EnergyOilPrice.comJun 22, 2026· 1 min read
India's Russian Oil Imports Surge to Record High Amid Red Sea Disruptions

India's imports of Russian crude oil are set to reach a record high of 2.6 million bpd in June, constituting over 53% of its total oil imports. This surge is driven by Red Sea shipping disruptions and U.S. sanctions waivers, making Russian oil economically attractive for India.
India is on track to import a record volume of Russian crude oil in June, with preliminary vessel-tracking data indicating daily imports of 2.6 million barrels per day (bpd). This surge positions Russian crude to account for approximately 53.5% of India's total oil imports for the month, according to commodity analytics firm Kpler. The significant increase is attributed to ongoing disruptions in the Bab el-Mandeb Strait (often referred to as the Hormuz crisis in Indian media, despite its location) and U.S. sanctions waivers allowing the purchase of Russian crude. India, the world's third-largest crude importer, has capitalized on these market dynamics, leveraging discounted Russian oil to meet its domestic energy demands.
The strategic shift by India underscores the ongoing re-alignment of global energy flows since early 2022. While initial post-invasion sanctions saw European nations reduce Russian oil intake, countries like India and China stepped in, altering traditional trade routes and strengthening economic ties with Moscow. The current Red Sea shipping challenges have further complicated global maritime trade, increasing freight costs and transit times for alternative supplies, thereby enhancing the economic attractiveness of Russian crude for India.
This trend has significant implications for global oil markets and geopolitical energy strategies.
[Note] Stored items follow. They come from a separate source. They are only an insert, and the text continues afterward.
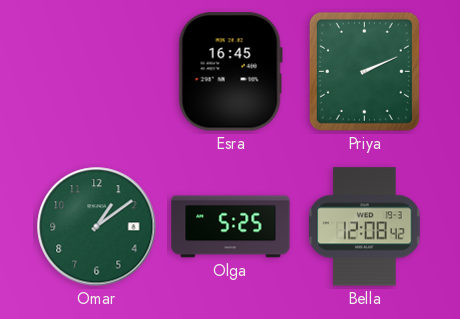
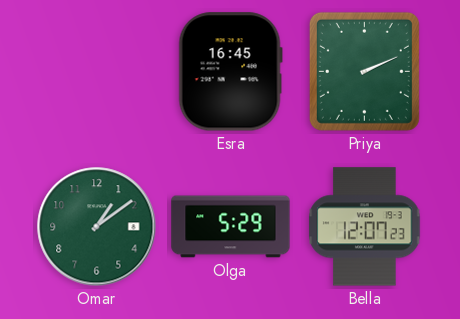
Olga: 5:25 -> 5:29
Bella: 12:08 -> 12:07
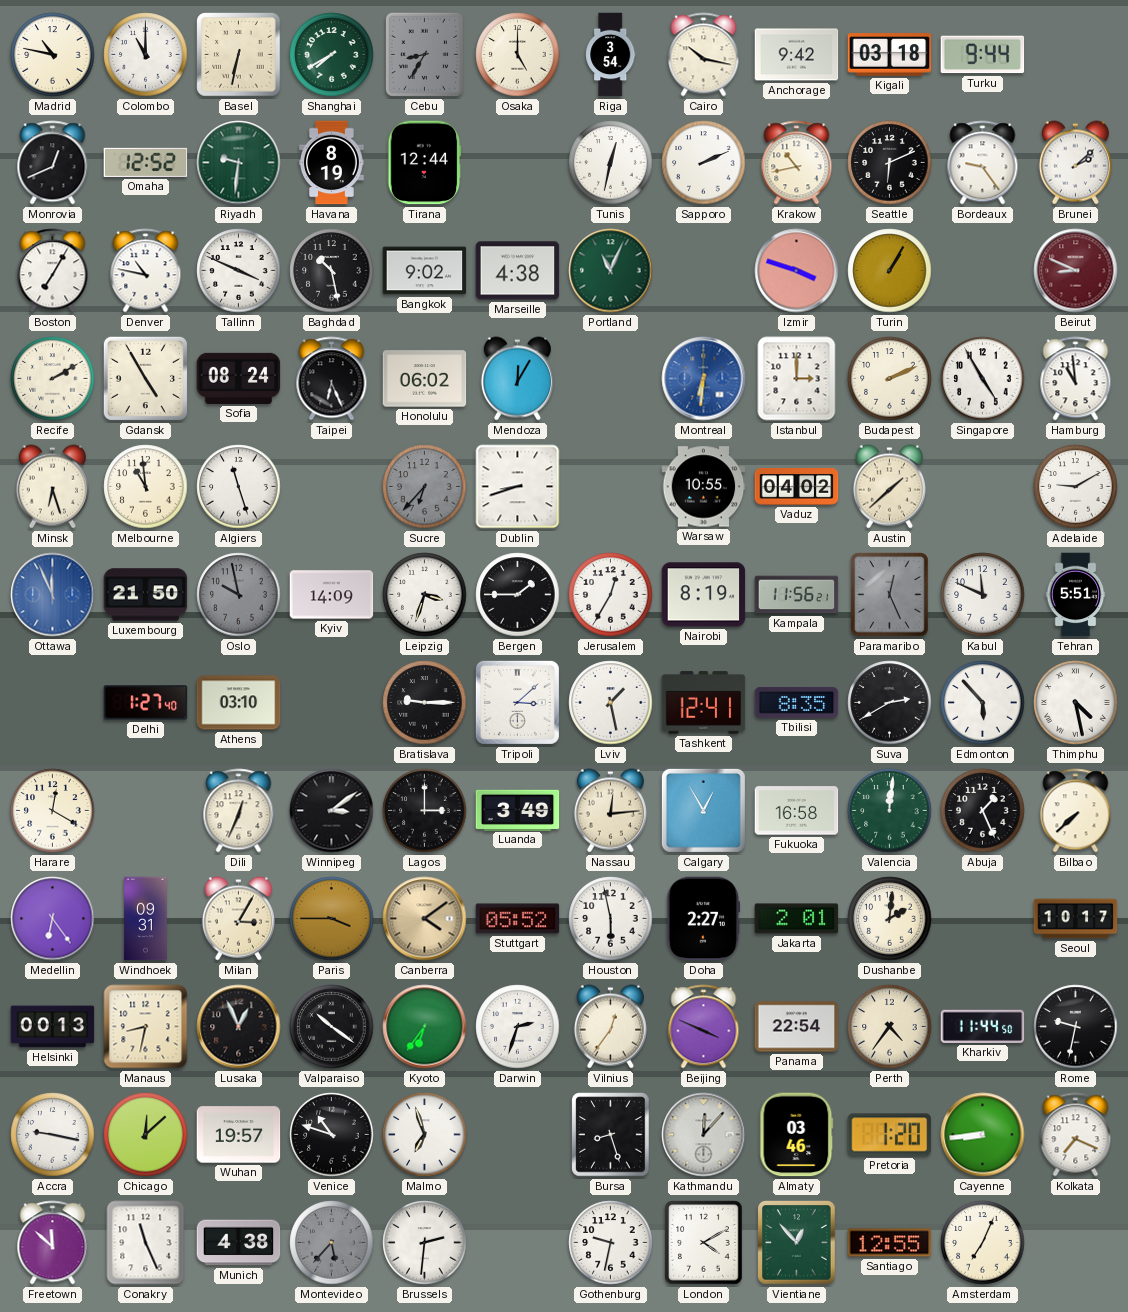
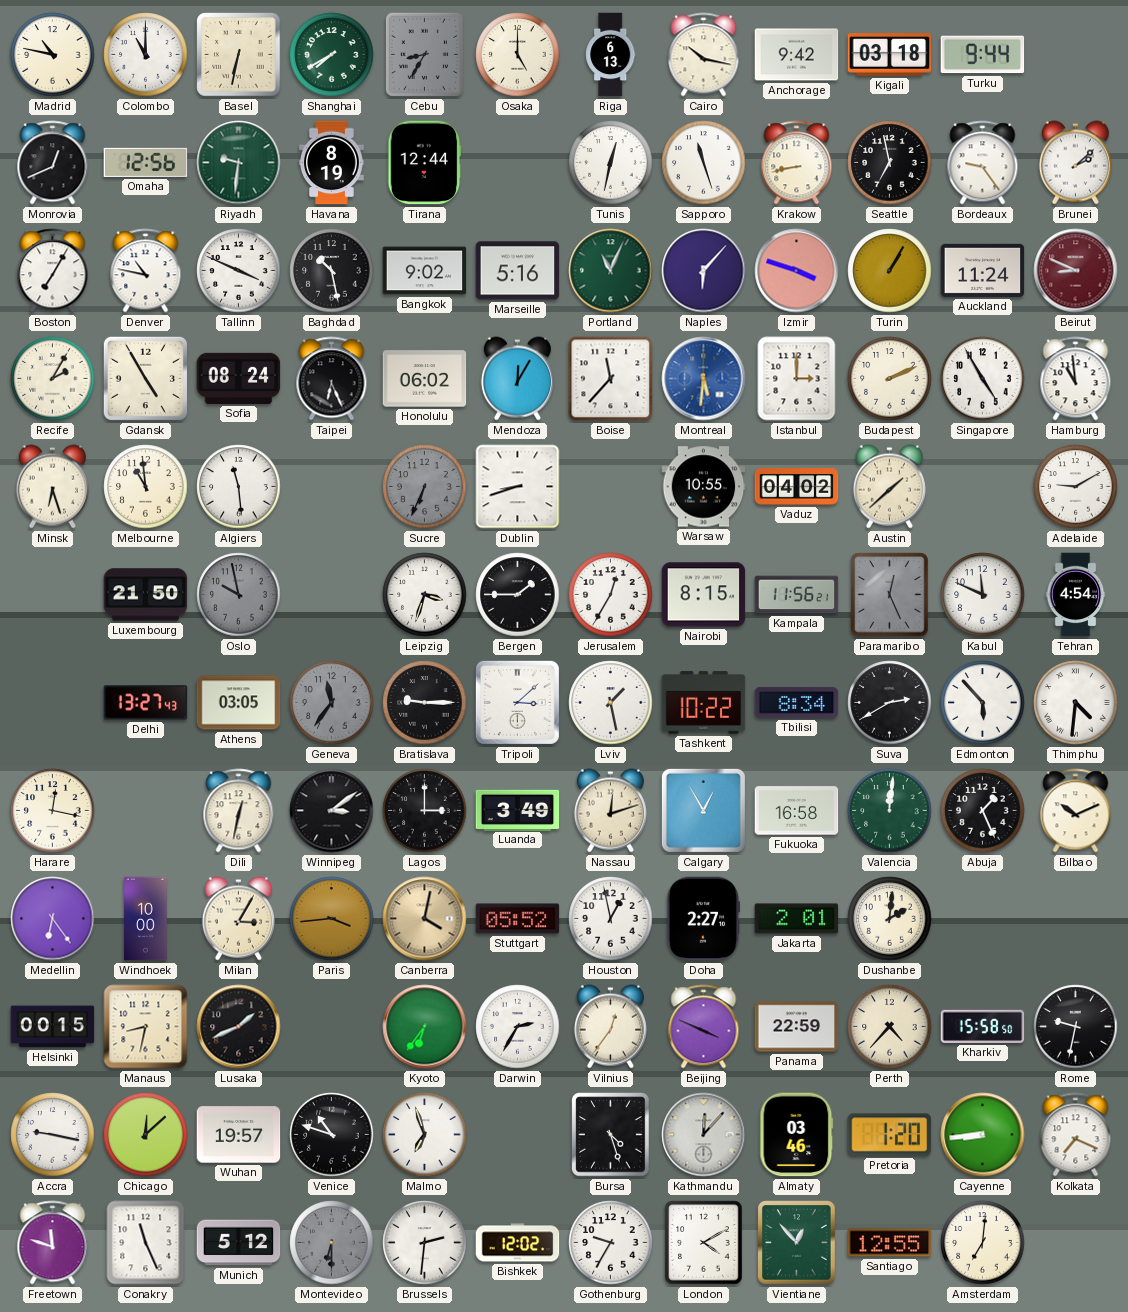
Riga: 3:54 -> 6:13
Omaha: 12:52 -> 12:56
Sapporo: 2:11 -> 11:27
Krakow: 10:43 -> 8:43
Seattle: 6:11 -> 6:58
Marseille: 4:38 -> 5:16
Naples: none -> 6:07
Auckland: none -> 11:24
Recife: 2:10 -> 2:05
Boise: none -> 11:37
Montreal: 6:31 -> 5:31
Algiers: 11:27 -> 11:29
Sucre: 6:37 -> 6:34
Ottawa: 11:56 -> none
Kyiv: 14:09 -> none
Nairobi: 8:19 -> 8:15
Tehran: 5:51 -> 4:54
Delhi: 1:27 -> 13:27
Athens: 03:10 -> 03:05
Geneva: none -> 11:36
Tashkent: 12:41 -> 10:22
Tbilisi: 8:35 -> 8:34
Thimphu: 4:28 -> 4:31
Harare: 12:20 -> 12:17
Dili: 12:34 -> 12:32
Nassau: 12:14 -> 12:12
Bilbao: 7:38 -> 10:11
Windhoek: 09:31 -> 10:00
Paris: 3:45 -> 3:44
Canberra: 4:09 -> 4:02
Houston: 5:58 -> 12:58
Seoul: 10:17 -> none
Helsinki: 00:13 -> 00:15
Lusaka: 12:56 -> 1:41
Valparaiso: 10:21 -> none
Darwin: 2:33 -> 2:35
Panama: 22:54 -> 22:59
Perth: 4:36 -> 4:37
Kharkiv: 11:44 -> 15:58
Bursa: 8:27 -> 4:27
Freetown: 11:52 -> 11:48
Munich: 4:38 -> 5:12
Montevideo: 5:37 -> 6:30
Bishkek: none -> 12:02
Gothenburg: 9:32 -> 9:35
Amsterdam: 7:04 -> 7:01
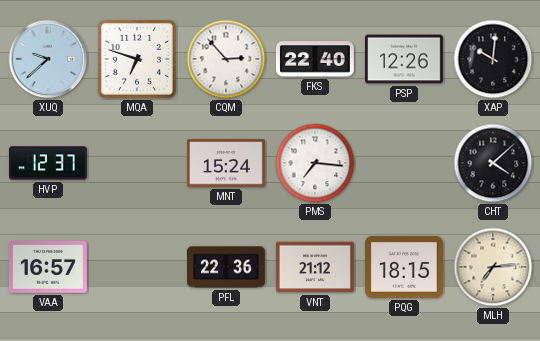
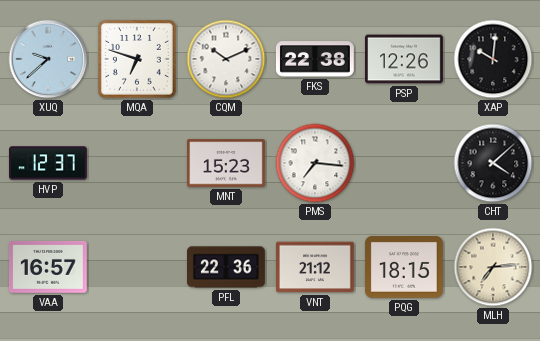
CQM: 2:53 -> 10:11
FKS: 22:40 -> 22:38
MNT: 15:24 -> 15:23
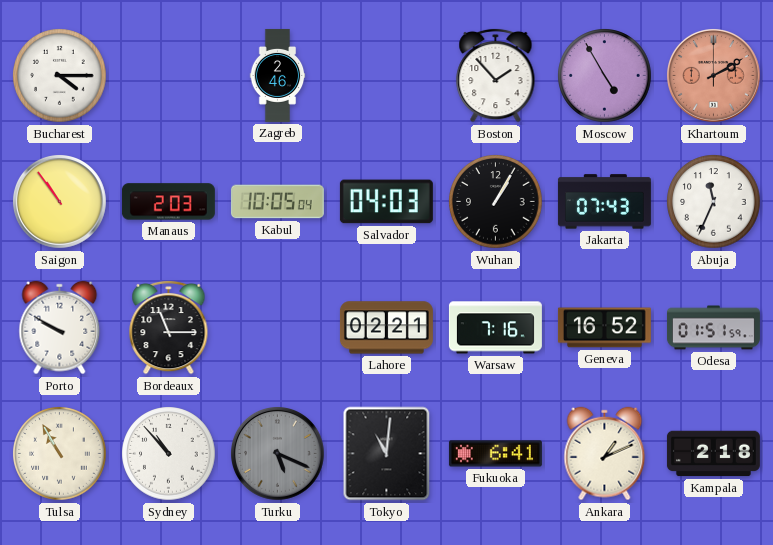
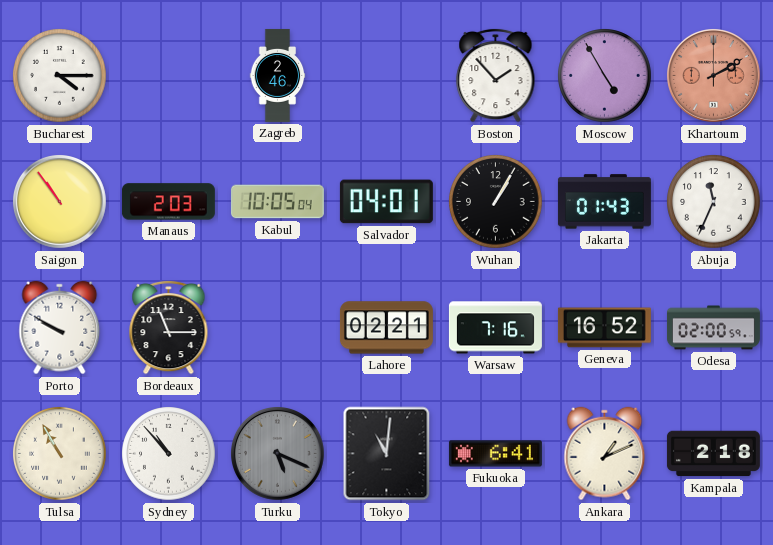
Salvador: 04:03 -> 04:01
Jakarta: 07:43 -> 01:43
Odesa: 01:51 -> 02:00
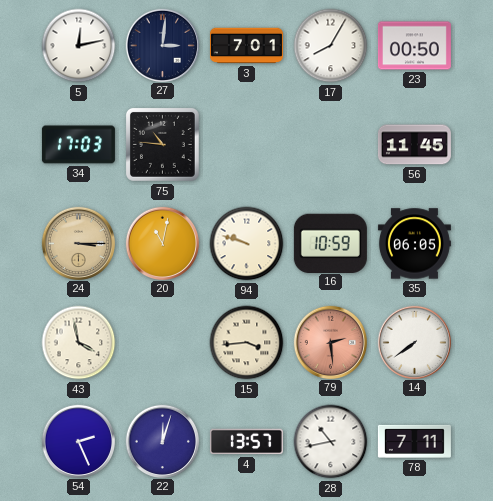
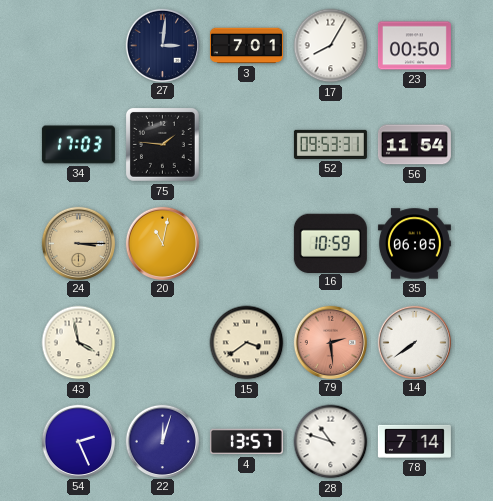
5: 12:13 -> none
75: 10:46 -> 1:46
52: none -> 09:53
56: 11:45 -> 11:54
94: 9:48 -> none
15: 3:44 -> 3:39
28: 10:43 -> 10:48
78: 7:11 -> 7:14
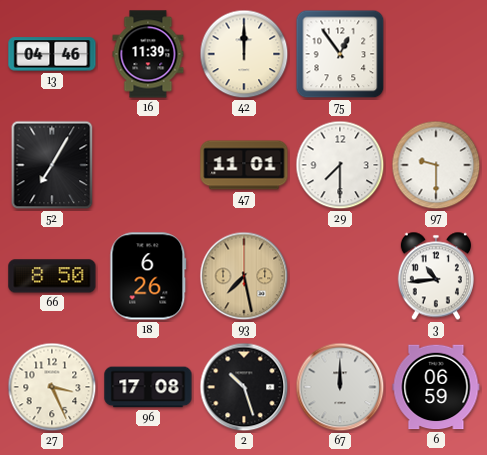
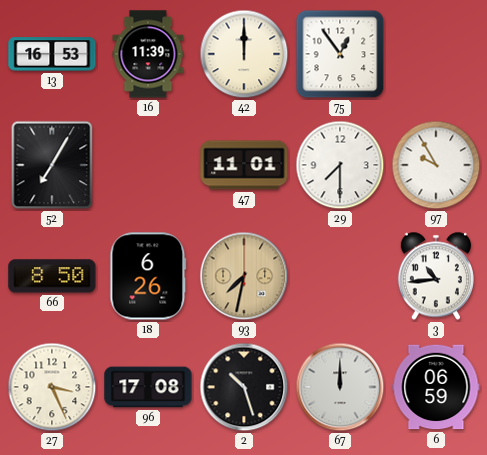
13: 04:46 -> 16:53
97: 9:30 -> 9:55
93: 7:28 -> 7:32
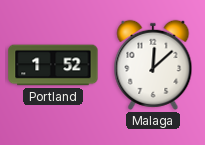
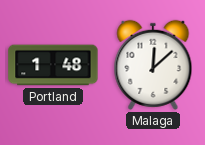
Portland: 1:52 -> 1:48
It highlights India's pragmatic approach to energy security, prioritizing affordability and supply stability amidst an unpredictable geopolitical landscape. For Russia, the sustained demand from India helps mitigate the impact of Western sanctions, providing a crucial revenue stream. The continued reliance on Russian oil by a major consumer like India also indicates the limitations of sanctions regimes in completely isolating sanctioned producers, particularly when alternative buyers are willing and able to absorb supply.
Analyst's Take
While the headline focuses on India's current record imports, the overlooked implication is the sustained inflationary pressure this trade route exerts on global shipping and insurance costs for non-Russian oil, particularly impacting European and North American consumers indirectly. Furthermore, this established trade pathway with discounted crude creates a strong disincentive for India to transition to alternative, potentially more expensive, suppliers, solidifying Russia's market share for the foreseeable future, regardless of geopolitical shifts.